Bila kamu menginginkan untuk mengetahui Al Haq, maka niatkanlah murni karena Allah, dan perhatikanlah siapakah hari ini pihak yang dimusuhi oleh Amerika, Yahudi, Rafidhah dan seluruh antek-antek mereka dari kalangan para thaghut, siapakah yang membuat mereka itu geram? Siapakah yang mengancam keamanan mereka?

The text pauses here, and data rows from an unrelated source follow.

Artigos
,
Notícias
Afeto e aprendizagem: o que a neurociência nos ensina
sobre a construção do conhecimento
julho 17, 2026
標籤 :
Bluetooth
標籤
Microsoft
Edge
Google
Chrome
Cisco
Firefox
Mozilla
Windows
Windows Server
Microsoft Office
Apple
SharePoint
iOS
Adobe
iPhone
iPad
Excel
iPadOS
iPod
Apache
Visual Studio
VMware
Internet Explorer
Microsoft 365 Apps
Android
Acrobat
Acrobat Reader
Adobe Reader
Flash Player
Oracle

Siapakah yang menggoncangkan singgasana mereka?! Siapakah yang menjadi sumber kecemasan dan ketakutan mereka?! Terhadap siapa mereka itu membuat makar siang dan malam serta melakukan konspirasi?! Dalam menghadang siapa mereka itu mengerahkan seluruh media informasi mereka dan corong-corong mereka; dalam rangka mempermalukan, mencela-cela dan membuat pencitraan buruk, dalam rangka membuat gaduh, menuduh, mengada-ada kebohongan, memprovokasi dan memancing kemarahan publik?!

Maka tidak diragukan bahwa mereka itu adalah para mujahidin, akan tetapi saya bertanya kepadamu dengan Nama Allah wahai pencari jihad; bukankah Daulah Islamiyah itu berada di puncak paling atas daftar ini?! Saya bertanya kepadamu dengan Nama Allah apakah di muka bumi ini ada satu elemen yang mana negara-negara kafir, agama-agamanya dan isme-ismenya sepakat untuk memeranginya dan telah berupaya terhadap hal itu, seperti yang dialami Daulah?!

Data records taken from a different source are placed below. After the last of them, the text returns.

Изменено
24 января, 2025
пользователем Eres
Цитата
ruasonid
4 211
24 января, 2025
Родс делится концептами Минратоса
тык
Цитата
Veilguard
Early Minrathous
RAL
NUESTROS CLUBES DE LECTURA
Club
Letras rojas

Mereka mengklaim bahwa Daulah itu telah merusak jihad di Iraq dan ia ingin merusaknya juga di Syam!

Saya bertanya kepadamu dengan Nama Allah wahai pencari kebenaran; apakah Daulah itu menjadi perusak jihad, sedangkan negara-negara kafir bersepakat untuk memeranginya dan menghabisinya?!

Bukankah sepantasnya mereka itu membiarkan Daulah kalau memang tuduhan-tuduhan itu benar?!

Ataukah bahwa negara-negara kafir dan antek-antek mereka dari kalangan para thaghut itu telah menjadi para pelindung jihad dan orang-orang yang menjaga kelestarian jihad?!

Wahai orang yang ingin menolong agama Allah; apakah kamu rela berada di barisan Salim ‘Iblis’ Idris, kelompok Al Jarba, milisi Jamal Ma’ruf dan Ahfad Ar Rais, geng-geng Badai Utara dan ‘Afasy, Hayaniy dan Jazrah?! Dan kelompok-kelompok yang didukung oleh Dinasti Salul (Saudi), Amerika dan Pihak Kafir Barat?!

Demi Allah sesungguhnya dukungan dan kebahagiaan mereka itu dengan sikapmu memerangi Daulah; adalah benar-benar sebab yang cukup bagimu untuk menghentikan diri dari memerangi Daulah atau dari membantu dan menyokong pihak yang memeranginya, jangan ditanya lagi tentang kebahagiaan Nushairiyah dan Rafidhah terhadap dirimu!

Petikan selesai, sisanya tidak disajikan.